Stephen also sent me a link to the lollipop graph, on Wolprham Mathworld. One of his readers had googled the term lollipop chart back when I wrote my post. The purpose of the lollipop graph is different to that of the lollipop chart, but coining cutesy names is certainly not something exclusive to me (tadpole or barbell graph, anyone?

Which all renders my claim to inventing them hanging on by a thread! I probably wasn’t the first to make a lollipop chart. I wasn’t the first to come up with a cute name. Maybe, just maybe, I can claim the ever-shrinking privilege of coining the lollipop chart!

Lollipop charts, revisited

Easy on the eye

Stephen Few has written about lollipop charts in his latest blog. “Malformed bar graphs,” he calls them. The poor things – lollipops are more than that.

The problem is, he didn’t consider the problem I was trying to solve when I first created them in 2011*:

Problem: A bar chart with many bars of a long length are unpleasant to look at.

My eyes! They hurt!

I believe lollipops create a visual experience which is easier to look at. In his post, Steve used an example using 7 bars with a large range. I didn’t create the lollipop for that situation. While I believe a bar or lollipop works for that kind of data, criticizing the lollipop without addressing the original intention is disingenuous. I did consider fat bars and thin lines, too, in seeking a solution. Fat bars are just too inky, and the thin lines don’t have enough definition. Lollipops are an attractive compromise to solve the problem.

*Did I invent lollipop charts? Alberto Cairo credited me with their invention in his book The Truthful Art, and I’m not going to argue against that! The images on my original post are no longer available, unfortunately.

 

Lollipops and page history

In my original Lollipop Chart post, Austin Dahl commented that lollipops are a way of adding page history to a bar-type display. When I tried this in v6.0.2 it crashed my workbook. However, I’ve upgraded to 6.0.5 and it now works. At least, it works in that it doesn’t crash Tableau. Below is a snapshot of my lollipop chart with a page history on Month/Year of Order Date.

And below is David Catley’s implementation using Corruption data:

What do you think? On my example, I think it adds too much noise. However, on David’s, if you scroll to the most recent year, the reduction in the Corruption Index in Italy is very clear.
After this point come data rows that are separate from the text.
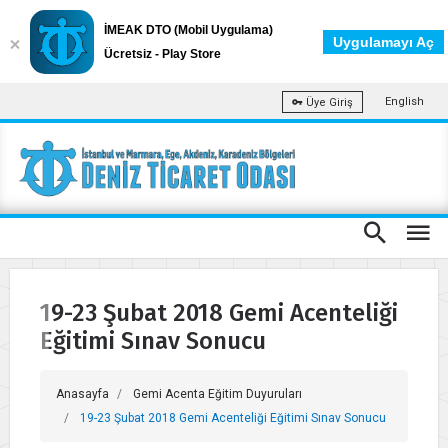
İMEAK DTO (Mobil Uygulama)
Uygulamayı Aç
Ücretsiz - Play Store
English
Üye Giriş
19-23 Şubat 2018 Gemi Acenteliği
Eğitimi Sınav Sonucu
Anasayfa
Gemi Acenta Eğitim Duyuruları
19-23 Şubat 2018 Gemi Acenteliği Eğitimi Sınav Sonucu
I’ll soon be showing another way you can show historical data more effectively on a ranked bar-style chart.

Lollipop charts: part two

In my previous post, I explained how I stumbled across the lollipop chart as a way of displaying data when the values are all very high. This post reveals how I did it. Those of you who are savvy with the new features in v6 will probably have immediately guessed it was using dual axes. Here’s what my lollipop chart looks like:

What’s the trick? It revolves around duplicating your measure on the columns shelf, as follows:

You need to make sure it’s dual axis. Right-click on the second Measure pill and choose “Dual Axis” to draw each AVG(Satisfaction) on the same pane. Then right-click on one of the axes and choose “Synchronise axis” to make sure they match completely. This step is important because if you add labels to one of the measures, Tableau might stretch one axis to fit the text of the label in.

The next step is to define multiple marks. This feature might be new to you, and doesn’t exactly jump out at you in the user interface. Click on the little drop-down arrow at the right of the Marks shelf and choose “Multiple Mark Types”:

The Mark shelf now has a new row: it will say “All” and have left/right arrows. With the multiple mark feature, you can format all measures at once, or each one individually. What we need to do is set one mark to be a bar (a very thin one) and the other to be a circle, as shown below:

In my example, I have also added colour to emphasise the Customer Segment dimension. You’ll see that each Mark uses a different Dimension. While experimenting with the lollipops, I discovered that if the connecting line is the same intensity as the circle, it overwhelms the circle. By using a lighter palette on the line, things look nicer. I achieved this by duplicating the Dimension, and assigning lighter colours of the same hue to its members.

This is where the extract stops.